That can happen with any program, and should be a simple fix on the dev side
It is also something that can happen easily. Just program to log an error and then the error happens unexpected every frame.
So
300×1024×1024= 314,572,800kb
Assuming something like 200 bytes per log line
x5 = 1,572,864,000 logs
Assuming this is your standard console port with a 60fps frame rate lock:
÷60fps ÷ 60 seconds ÷ 60 minutes ÷ 24h = 303.407… days
You would need to play for nearly a year solid to generate that many logs at a rate of one per frame.
Given that’s probably not what’s happened, this is a particularly impressive rate of erroring
Yeah, that does not add up, you are right. There must be several error or it must include the stacktrace or something.
It’s a crash log, not an error log.

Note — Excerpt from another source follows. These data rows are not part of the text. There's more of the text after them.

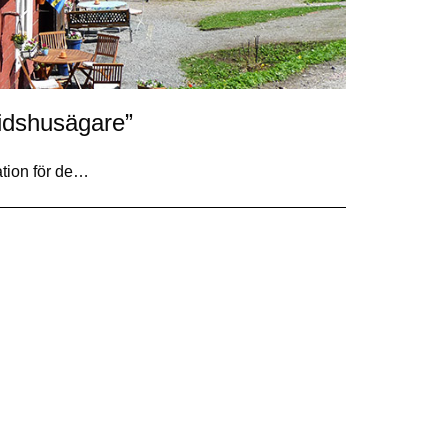
tidshusägare”
ation för de…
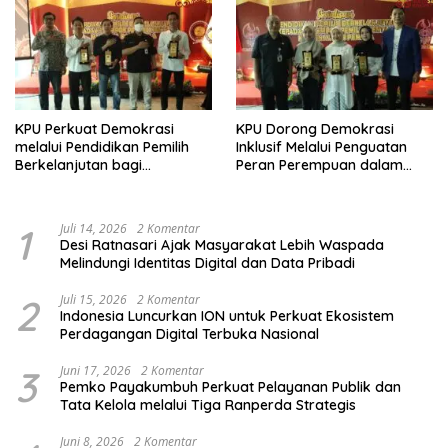
KPU Perkuat Demokrasi
KPU Dorong Demokrasi
melalui Pendidikan Pemilih
Inklusif Melalui Penguatan
Berkelanjutan bagi
Peran Perempuan dalam
Kelompok Rentan, Marjinal,
Pendidikan Pemilih
dan Pemula
1
Juli 14, 2026
2 Komentar
Desi Ratnasari Ajak Masyarakat Lebih Waspada
Melindungi Identitas Digital dan Data Pribadi
2
Juli 15, 2026
2 Komentar
Indonesia Luncurkan ION untuk Perkuat Ekosistem
Perdagangan Digital Terbuka Nasional
3
Juni 17, 2026
2 Komentar
Pemko Payakumbuh Perkuat Pelayanan Publik dan
Tata Kelola melalui Tiga Ranperda Strategis
Juni 8, 2026
2 Komentar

It’s probably dumping the entire memory stack to text instead of a bin dump every time it crashed. I would also suspect the crash handler is appending to the log instead of deleting old crashes and just keeping the latest. At several dozen gigas of RAM it would just take a couple of game crashes to fill up the 300GB.
It happened to my cousin awhile back with Photoshop. She’s a professional photographer and it shut her down for a few days. I found it pretty quickly and an update stopped it from happening. It wasn’t removing temporary files and totally filled her drive up.
Poor thing was ready to buy a new hard drive.